Work to complete
Begin with the line below holding "据数据统计，A股市场上，涉及量子科技的概念股有60余只。今" and go on through the line holding "Модельного агента, связанного с делом", duplicating each line exactly and leaving out pictures.
--- Material for this exercise Enclosed Below ---
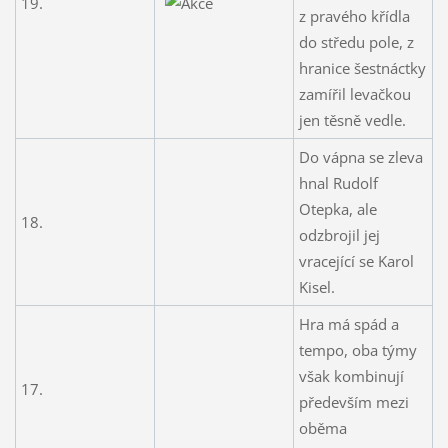
19.
z pravého křídla
do středu pole, z
hranice šestnáctky
zamířil levačkou
jen těsně vedle.
Do vápna se zleva
hnal Rudolf
Otepka, ale
18.
odzbrojil jej
vracející se Karol
Kisel.
Hra má spád a
tempo, oba týmy
však kombinují
17.
především mezi
oběma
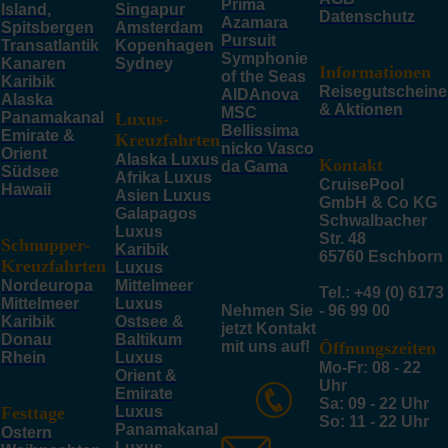
Prima
Island,
Singapur
Datenschutz
Azamara
Spitsbergen
Amsterdam
Pursuit
Transatlantik
Kopenhagen
Symphonie
Kanaren
Sydney
Informationen
of the Seas
Karibik
Reisegutscheine
AIDAnova
Alaska
& Aktionen
MSC
Panamakanal
Luxus-
Bellissima
Emirate &
Kreuzfahrten
nicko Vasco
Orient
Alaska Luxus
Kontakt
da Gama
Südsee
Afrika Luxus
CruisePool
Hawaii
Asien Luxus
GmbH & Co KG
Galapagos
Schwalbacher
Luxus
Str. 48
Schnupper-
Karibik
65760 Eschborn
Kreuzfahrten
Luxus
Nordeuropa
Mittelmeer
Tel.: +49 (0) 6173
Mittelmeer
Luxus
Nehmen Sie
- 96 99 00
Karibik
Ostsee &
jetzt Kontakt
Donau
Baltikum
mit uns auf!
Öffnungszeiten
Rhein
Luxus
Mo-Fr: 08 - 22
Orient &
Uhr
Emirate
Sa: 09 - 22 Uhr
Festtage
Luxus
So: 11 - 22 Uhr
Panamakanal
Ostern
Luxus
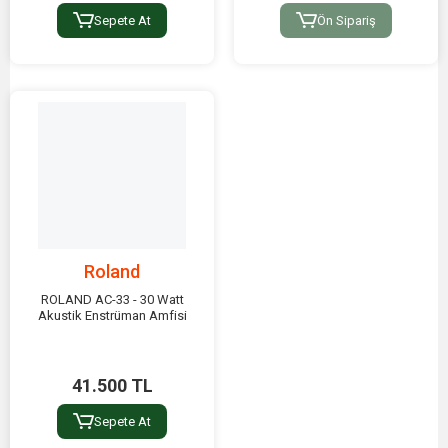
Sepete At
Ön Sipariş
Roland
ROLAND AC-33 - 30 Watt
Akustik Enstrüman Amfisi
41.500 TL
Sepete At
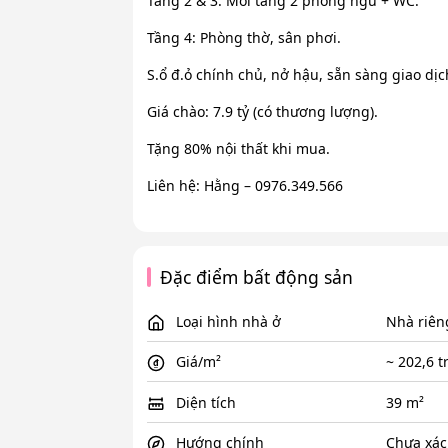
Tầng 2 & 3: Mỗi tầng 2 phòng ngủ + WC.
Tầng 4: Phòng thờ, sân phơi.
S.ổ đ.ỏ chính chủ, nở hậu, sẵn sàng giao dịc
Giá chào: 7.9 tỷ (có thương lượng).
Tặng 80% nội thất khi mua.
Liên hệ: Hằng – 0976.349.566
Đặc điểm bất động sản
Loại hình nhà ở
Nhà riên
Giá/m²
~ 202,6 t
Diện tích
39 m²
Hướng chính
Chưa xác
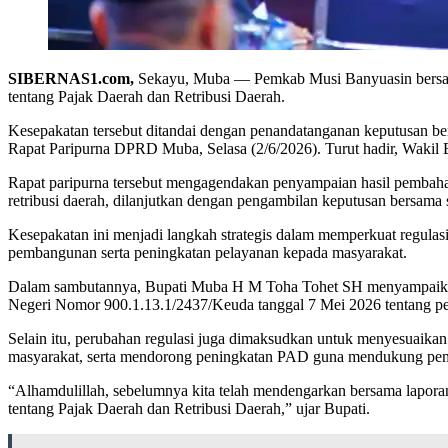
SIBERNAS1.com,
Sekayu, Muba — Pemkab Musi Banyuasin bersam
tentang Pajak Daerah dan Retribusi Daerah.
Kesepakatan tersebut ditandai dengan penandatanganan keputusan b
Rapat Paripurna DPRD Muba, Selasa (2/6/2026). Turut hadir, Waki
Rapat paripurna tersebut mengagendakan penyampaian hasil pembah
retribusi daerah, dilanjutkan dengan pengambilan keputusan bersama
Kesepakatan ini menjadi langkah strategis dalam memperkuat regulasi
pembangunan serta peningkatan pelayanan kepada masyarakat.
Dalam sambutannya, Bupati Muba H M Toha Tohet SH menyampaikan b
Negeri Nomor 900.1.13.1/2437/Keuda tanggal 7 Mei 2026 tentang pe
Selain itu, perubahan regulasi juga dimaksudkan untuk menyesuaikan
masyarakat, serta mendorong peningkatan PAD guna mendukung pe
“Alhamdulillah, sebelumnya kita telah mendengarkan bersama lapo
tentang Pajak Daerah dan Retribusi Daerah,” ujar Bupati.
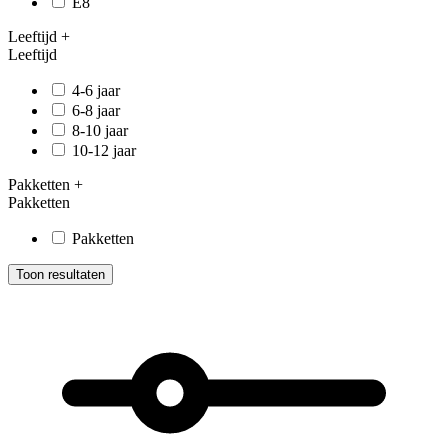
E8
Leeftijd
+
Leeftijd
4-6 jaar
6-8 jaar
8-10 jaar
10-12 jaar
Pakketten
+
Pakketten
Pakketten
Toon resultaten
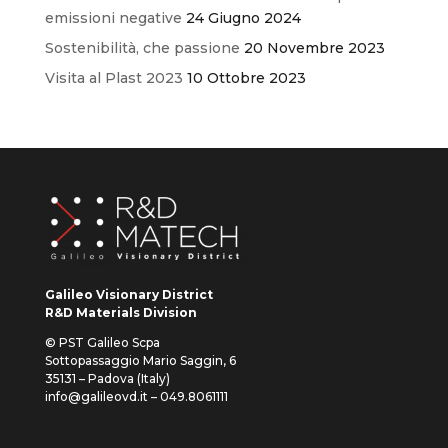
emissioni negative
24 Giugno 2024
Sostenibilità, che passione
20 Novembre 2023
Visita al Plast 2023
10 Ottobre 2023
Galileo Visionary District
R&D Materials Division
© PST Galileo Scpa
Sottopassaggio Mario Saggin, 6
35131 – Padova (Italy)
info@galileovd.it – 049.8061111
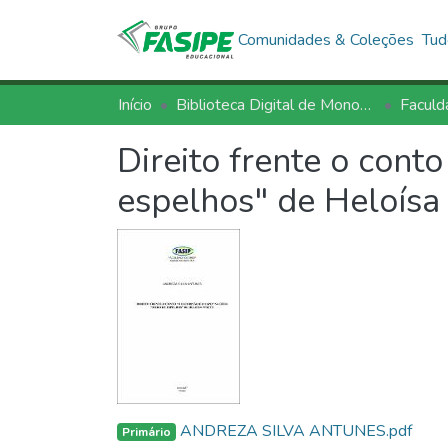
Comunidades & Coleções
Tud
Início
Biblioteca Digital de Monografias - BDM/FASIPE
Faculd
Direito frente o cont
espelhos" de Heloísa 
ANDREZA SILVA ANTUNES.pdf
Primário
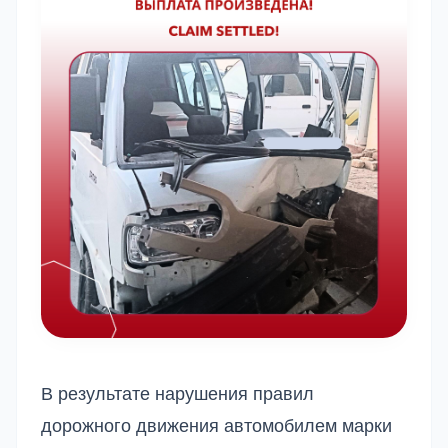
В результате нарушения правил
дорожного движения автомобилем марки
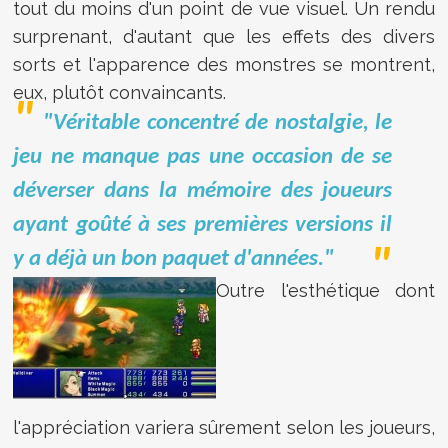
tout du moins d'un point de vue visuel. Un rendu
surprenant, d'autant que les effets des divers
sorts et l'apparence des monstres se montrent,
eux, plutôt convaincants.
"Véritable concentré de nostalgie, le
jeu ne manque pas une occasion de se
déverser dans la mémoire des joueurs
ayant goûté à ses premières versions il
y a déjà un bon paquet d'années."
Outre l'esthétique dont
l'appréciation variera sûrement selon les joueurs,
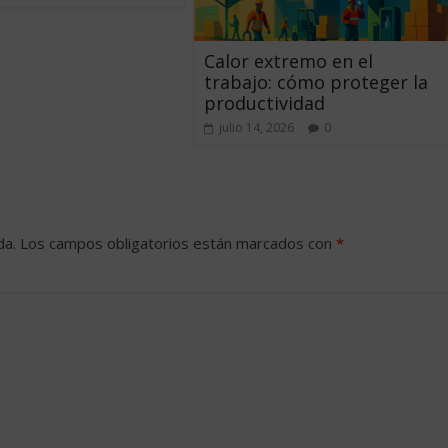
Calor extremo en el
trabajo: cómo proteger la
productividad
julio 14, 2026
0
da.
Los campos obligatorios están marcados con
*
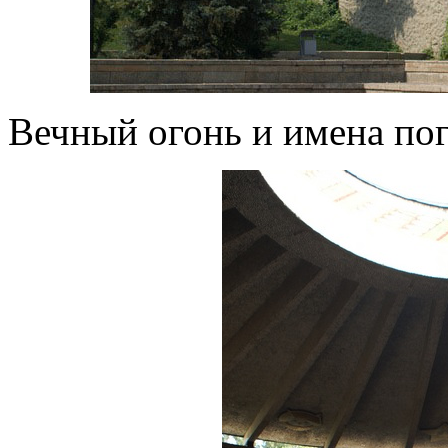
Вечный огонь и имена по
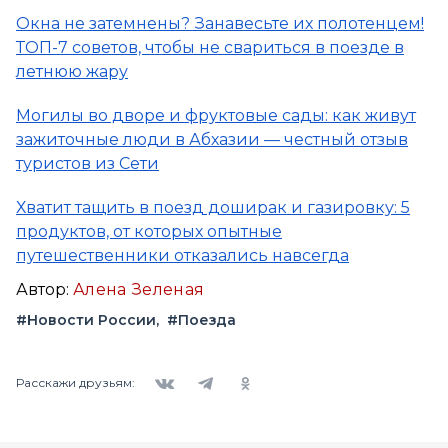
Окна не затемнены? Занавесьте их полотенцем!
ТОП-7 советов, чтобы не свариться в поезде в
летнюю жару
Могилы во дворе и фруктовые сады: как живут
зажиточные люди в Абхазии — честный отзыв
туристов из Сети
Хватит тащить в поезд доширак и газировку: 5
продуктов, от которых опытные
путешественники отказались навсегда
Автор:
Алена Зеленая
#Новости России
#Поезда
Вконтакте
Telegram
Одноклассники
Расскажи друзьям:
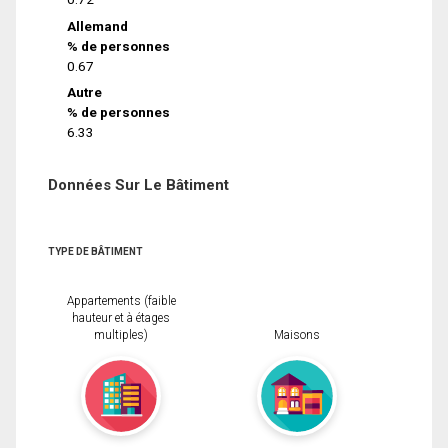
Allemand
% de personnes
0.67
Autre
% de personnes
6.33
Données Sur Le Bâtiment
TYPE DE BÂTIMENT
Appartements (faible
hauteur et à étages
multiples)
Maisons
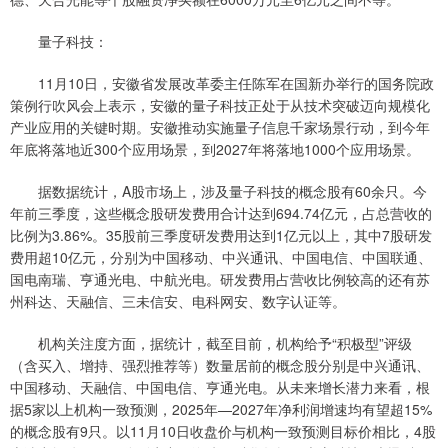
量子科技：
11月10日，安徽省发展改革委主任陈军在国新办举行的国务院政
策例行吹风会上表示，安徽的量子科技正处于从技术突破迈向规模化
产业应用的关键时期。安徽推动实施量子信息千家场景行动，到今年
年底将落地近300个应用场景，到2027年将落地1000个应用场景。
据数据统计，A股市场上，涉及量子科技的概念股有60余只。今
年前三季度，这些概念股研发费用合计达到694.74亿元，占总营收的
比例为3.86%。35股前三季度研发费用达到1亿元以上，其中7股研发
费用超10亿元，分别为中国移动、中兴通讯、中国电信、中国联通、
国电南瑞、亨通光电、中航光电。研发费用占营收比例较高的还有苏
州科达、天融信、三未信安、电科网安、数字认证等。
机构关注度方面，据统计，截至目前，机构给予“积极型”评级
（含买入、增持、强烈推荐等）数量居前的概念股分别是中兴通讯、
中国移动、天融信、中国电信、亨通光电。从未来增长潜力来看，根
据5家以上机构一致预测，2025年—2027年净利润增速均有望超15%
的概念股有9只。以11月10日收盘价与机构一致预测目标价相比，4股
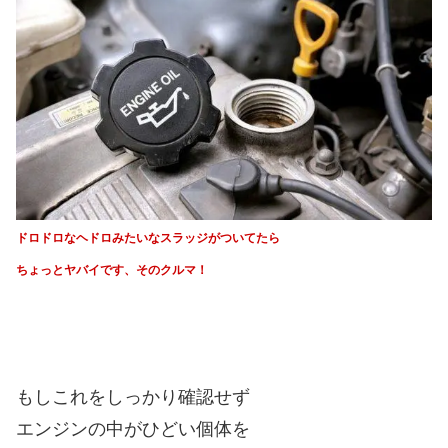
ドロドロなヘドロみたいなスラッジがついてたら
ちょっとヤバイです、そのクルマ！
もしこれをしっかり確認せず
エンジンの中がひどい個体を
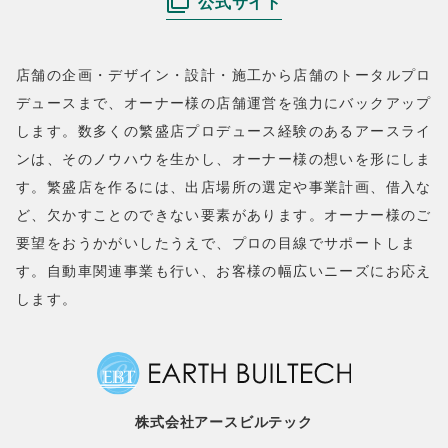
公式サイト
店舗の企画・デザイン・設計・施工から店舗のトータルプロ
デュースまで、オーナー様の店舗運営を強力にバックアップ
します。数多くの繁盛店プロデュース経験のあるアースライ
ンは、そのノウハウを生かし、オーナー様の想いを形にしま
す。繁盛店を作るには、出店場所の選定や事業計画、借入な
ど、欠かすことのできない要素があります。オーナー様のご
要望をおうかがいしたうえで、プロの目線でサポートしま
す。自動車関連事業も行い、お客様の幅広いニーズにお応え
します。
株式会社アースビルテック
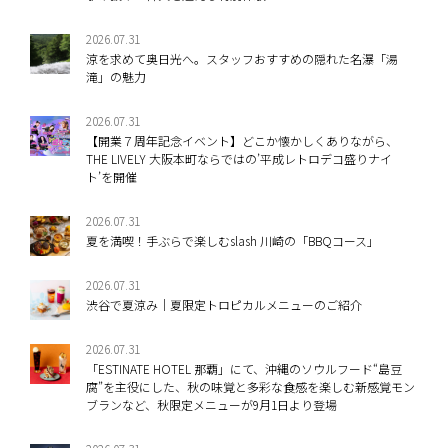
2026.07.31
涼を求めて奥日光へ。スタッフおすすめの隠れた名瀑「湯
滝」の魅力
2026.07.31
【開業７周年記念イベント】どこか懐かしくありながら、
THE LIVELY 大阪本町ならではの’平成レトロデコ盛りナイ
ト’を開催
2026.07.31
夏を満喫！手ぶらで楽しむslash 川崎の「BBQコース」
2026.07.31
渋谷で夏涼み｜夏限定トロピカルメニューのご紹介
2026.07.31
「ESTINATE HOTEL 那覇」にて、沖縄のソウルフード“島豆
腐”を主役にした、秋の味覚と多彩な食感を楽しむ新感覚モン
ブランなど、秋限定メニューが9月1日より登場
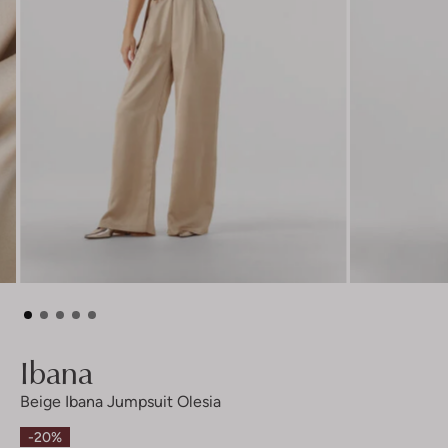
Ibana
Beige Ibana Jumpsuit Olesia
-20%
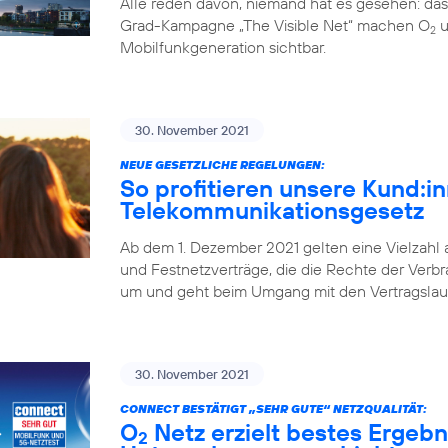
Alle reden davon, niemand hat es gesehen: da
Grad-Kampagne „The Visible Net“ machen O
u
2
Mobilfunkgeneration sichtbar.
30. November 2021
NEUE GESETZLICHE REGELUNGEN:
So profitieren unsere Kund:
Telekommunikationsgesetz
Ab dem 1. Dezember 2021 gelten eine Vielzahl
und Festnetzverträge, die die Rechte der Verbr
um und geht beim Umgang mit den Vertragslaufz
30. November 2021
CONNECT BESTÄTIGT „SEHR GUTE“ NETZQUALITÄT:
O
Netz erzielt bestes Ergebn
2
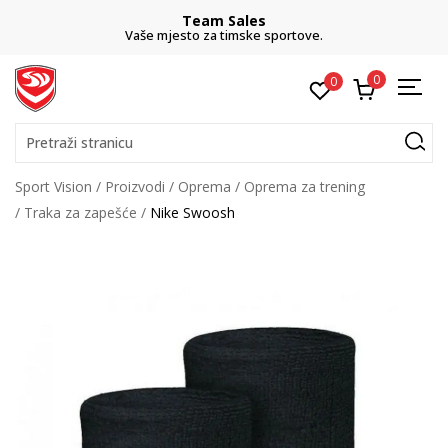
Team Sales
Vaše mjesto za timske sportove.
0
0
Pretraži stranicu
Sport Vision
Proizvodi
Oprema
Oprema za trening
Traka za zapešće
Nike Swoosh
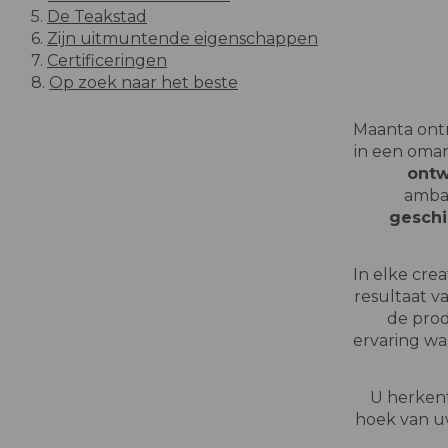
5.
De Teakstad
6.
Zijn uitmuntende eigenschappen
7.
Certificeringen
8.
Op zoek naar het beste
Maanta on
in een oma
ontw
ambac
geschi
In elke crea
resultaat v
de prod
ervaring wa
U herkent
hoek van u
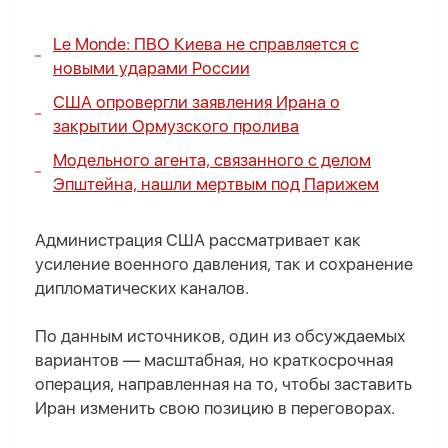
Le Monde: ПВО Киева не справляется с
новыми ударами России
США опровергли заявления Ирана о
закрытии Ормузского пролива
Модельного агента, связанного с делом
Эпштейна, нашли мертвым под Парижем
Администрация США рассматривает как
усиление военного давления, так и сохранение
дипломатических каналов.
По данным источников, один из обсуждаемых
вариантов — масштабная, но краткосрочная
операция, направленная на то, чтобы заставить
Иран изменить свою позицию в переговорах.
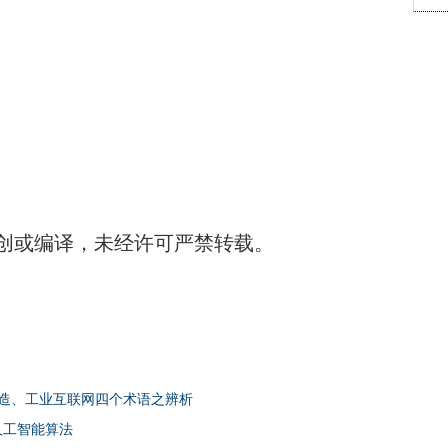
创或编译，未经许可严禁转载。
造、工业互联网四个术语之辨析
人工智能算法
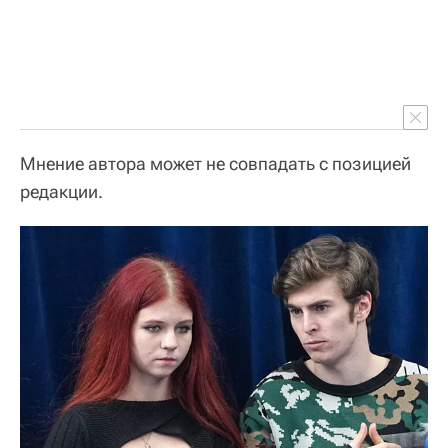
Мнение автора может не совпадать с позицией
редакции.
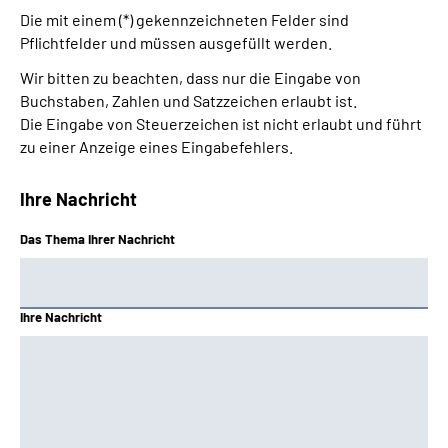
Die mit einem (*) gekennzeichneten Felder sind
Pflichtfelder und müssen ausgefüllt werden.
Wir bitten zu beachten, dass nur die Eingabe von
Buchstaben, Zahlen und Satzzeichen erlaubt ist.
Die Eingabe von Steuerzeichen ist nicht erlaubt und führt
zu einer Anzeige eines Eingabefehlers.
Ihre Nachricht
Das Thema Ihrer Nachricht
Ihre Nachricht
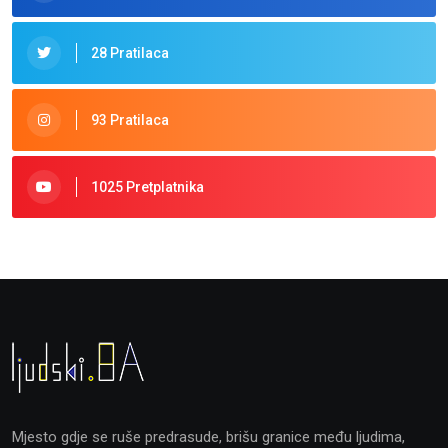
28 Pratilaca
93 Pratilaca
1025 Pretplatnika
Mjesto gdje se ruše predrasude, brišu granice među ljudima,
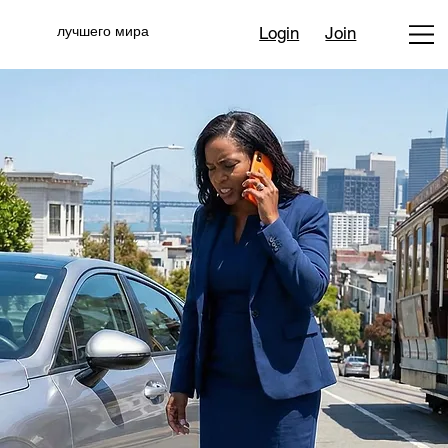
лучшего мира
Login
Join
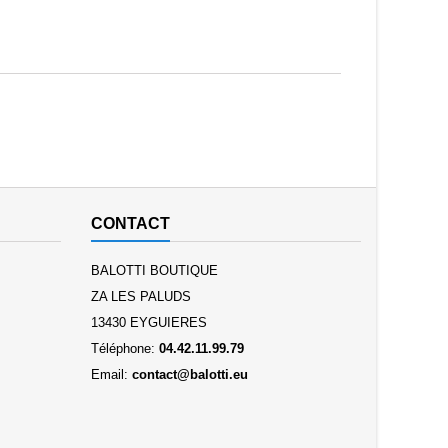
CONTACT
BALOTTI BOUTIQUE
ZA LES PALUDS
13430 EYGUIERES
Téléphone:
04.42.11.99.79
Email:
contact@balotti.eu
--- End of Enclosed Material for this exercise ---
Solution to the problem
据数据统计，A股市场上，涉及量子科技的概念股有60余只。今
年前三季度，这些概念股研发费用合计达到694.74亿元，占总营收的
比例为3.86%。35股前三季度研发费用达到1亿元以上，其中7股研发
费用超10亿元，分别为中国移动、中兴通讯、中国电信、中国联通、
国电南瑞、亨通光电、中航光电。研发费用占营收比例较高的还有苏
州科达、天融信、三未信安、电科网安、数字认证等。
机构关注度方面，据统计，截至目前，机构给予“积极型”评级
（含买入、增持、强烈推荐等）数量居前的概念股分别是中兴通讯、
中国移动、天融信、中国电信、亨通光电。从未来增长潜力来看，根
据5家以上机构一致预测，2025年—2027年净利润增速均有望超15%
的概念股有9只。以11月10日收盘价与机构一致预测目标价相比，4股
ドロドロなヘドロみたいなスラッジがついてたら
ちょっとヤバイです、そのクルマ！
もしこれをしっかり確認せず
エンジンの中がひどい個体を
公式サイト
店舗の企画・デザイン・設計・施工から店舗のトータルプロ
デュースまで、オーナー様の店舗運営を強力にバックアップ
します。数多くの繁盛店プロデュース経験のあるアースライ
ンは、そのノウハウを生かし、オーナー様の想いを形にしま
す。繁盛店を作るには、出店場所の選定や事業計画、借入な
ど、欠かすことのできない要素があります。オーナー様のご
要望をおうかがいしたうえで、プロの目線でサポートしま
す。自動車関連事業も行い、お客様の幅広いニーズにお応え
します。
株式会社アースビルテック
2026.07.31
涼を求めて奥日光へ。スタッフおすすめの隠れた名瀑「湯
滝」の魅力
2026.07.31
【開業７周年記念イベント】どこか懐かしくありながら、
THE LIVELY 大阪本町ならではの’平成レトロデコ盛りナイ
ト’を開催
2026.07.31
夏を満喫！手ぶらで楽しむslash 川崎の「BBQコース」
2026.07.31
渋谷で夏涼み｜夏限定トロピカルメニューのご紹介
2026.07.31
「ESTINATE HOTEL 那覇」にて、沖縄のソウルフード“島豆
腐”を主役にした、秋の味覚と多彩な食感を楽しむ新感覚モン
ブランなど、秋限定メニューが9月1日より登場
Ibana
Beige Ibana Jumpsuit Olesia
-20%
Alle reden davon, niemand hat es gesehen: da
Grad-Kampagne „The Visible Net“ machen O
u
2
Mobilfunkgeneration sichtbar.
30. November 2021
NEUE GESETZLICHE REGELUNGEN:
So profitieren unsere Kund:
Telekommunikationsgesetz
Ab dem 1. Dezember 2021 gelten eine Vielzahl
und Festnetzverträge, die die Rechte der Verbr
um und geht beim Umgang mit den Vertragslaufz
30. November 2021
CONNECT BESTÄTIGT „SEHR GUTE“ NETZQUALITÄT:
O
Netz erzielt bestes Ergebn
2
Team Sales
Vaše mjesto za timske sportove.
0
0
Pretraži stranicu
Sport Vision
Proizvodi
Oprema
Oprema za trening
Traka za zapešće
Nike Swoosh
5.
De Teakstad
6.
Zijn uitmuntende eigenschappen
7.
Certificeringen
8.
Op zoek naar het beste
Maanta on
in een oma
ontw
ambac
geschi
In elke crea
resultaat v
de prod
ervaring wa
U herkent
hoek van u
Le Monde: ПВО Киева не справляется с
новыми ударами России
США опровергли заявления Ирана о
закрытии Ормузского пролива
Модельного агента, связанного с делом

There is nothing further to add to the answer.